A parking lot between the DART stop at Mockingbird Station and a nearby Kroger could be turned into a 429-unit apartment complex. Developers, who are asking for $29 million in tax incentives from the city, say at least 20 percent of the apartments would be made affordable to people earning 80 percent or less of the area’s median income. That caps a renter’s salary at $48,300 or $68,950 for a family of four.
A Dallas City Council committee on Monday recommended that the full council sign off on the funding for the $117 million project from the Trammell Crow Company, which also plans to build a three-level underground parking garage that would replace most of the more than 700 parking spaces now on the lot.
As is, those parking spaces are sparingly used by rail commuters taking DART up on its offer to “park and ride.” More often, most of the lot is empty.

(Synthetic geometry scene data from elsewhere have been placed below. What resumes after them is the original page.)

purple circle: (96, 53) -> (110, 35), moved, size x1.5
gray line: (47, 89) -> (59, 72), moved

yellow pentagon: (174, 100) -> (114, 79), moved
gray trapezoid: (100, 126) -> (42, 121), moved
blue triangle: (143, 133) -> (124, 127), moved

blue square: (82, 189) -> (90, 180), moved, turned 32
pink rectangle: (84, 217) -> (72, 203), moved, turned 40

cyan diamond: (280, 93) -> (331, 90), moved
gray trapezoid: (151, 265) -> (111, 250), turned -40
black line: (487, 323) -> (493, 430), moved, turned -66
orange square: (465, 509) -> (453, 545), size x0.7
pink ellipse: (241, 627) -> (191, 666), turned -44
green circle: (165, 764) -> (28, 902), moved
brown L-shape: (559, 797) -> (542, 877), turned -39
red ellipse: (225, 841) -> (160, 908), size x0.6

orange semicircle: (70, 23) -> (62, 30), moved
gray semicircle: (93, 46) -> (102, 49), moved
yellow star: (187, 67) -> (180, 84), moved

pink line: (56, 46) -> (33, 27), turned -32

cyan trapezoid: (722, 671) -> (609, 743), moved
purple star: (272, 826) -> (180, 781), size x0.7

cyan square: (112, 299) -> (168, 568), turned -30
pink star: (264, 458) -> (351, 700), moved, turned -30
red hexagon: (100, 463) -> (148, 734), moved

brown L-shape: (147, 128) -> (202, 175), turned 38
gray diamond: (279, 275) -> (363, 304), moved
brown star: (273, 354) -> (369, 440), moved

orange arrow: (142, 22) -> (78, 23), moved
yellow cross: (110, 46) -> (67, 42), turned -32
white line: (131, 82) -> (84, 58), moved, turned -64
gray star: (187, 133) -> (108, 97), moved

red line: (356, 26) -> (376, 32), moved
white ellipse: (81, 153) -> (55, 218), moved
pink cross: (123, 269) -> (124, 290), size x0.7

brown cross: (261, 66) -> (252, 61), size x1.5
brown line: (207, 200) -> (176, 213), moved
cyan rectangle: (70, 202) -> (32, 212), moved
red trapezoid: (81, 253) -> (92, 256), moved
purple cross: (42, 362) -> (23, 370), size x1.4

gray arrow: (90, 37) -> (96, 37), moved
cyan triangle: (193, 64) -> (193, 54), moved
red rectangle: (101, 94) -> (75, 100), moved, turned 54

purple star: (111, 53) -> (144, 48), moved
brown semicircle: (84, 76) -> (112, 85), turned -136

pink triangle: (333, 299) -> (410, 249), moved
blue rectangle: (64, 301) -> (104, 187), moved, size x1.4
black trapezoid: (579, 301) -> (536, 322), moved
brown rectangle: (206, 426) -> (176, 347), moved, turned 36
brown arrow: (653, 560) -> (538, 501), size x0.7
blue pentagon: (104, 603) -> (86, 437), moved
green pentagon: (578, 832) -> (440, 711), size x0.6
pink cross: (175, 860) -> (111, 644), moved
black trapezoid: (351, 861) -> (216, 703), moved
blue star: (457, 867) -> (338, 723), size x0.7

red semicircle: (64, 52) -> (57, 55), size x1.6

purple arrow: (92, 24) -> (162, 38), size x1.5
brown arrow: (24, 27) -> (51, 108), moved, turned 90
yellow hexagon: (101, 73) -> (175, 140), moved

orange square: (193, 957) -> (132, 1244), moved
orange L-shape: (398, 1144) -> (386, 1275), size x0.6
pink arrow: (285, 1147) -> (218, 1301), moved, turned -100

The money from the city would be taken out of a tax increment financing, or TIF, district intended to support such “transit-oriented development” near light rail stations. Mockingbird Station, with its movie theater and retail and apartments, is one of only a few examples of any such development actually happening around a DART stop. It says something about Dallas’ track record on this front that even the poster child of transit-oriented development in Dallas has for years abutted a huge, empty parking lot. But not for much longer.
DART and city officials are meanwhile eyeing other such “park and ride” lots. The plan is to pitch developers on the potential at the sites, finally spurring the transit-oriented development—along with more affordable housing—that these rail stations have long promised but seldom delivered. Mockingbird Station should be the rule, not the exception.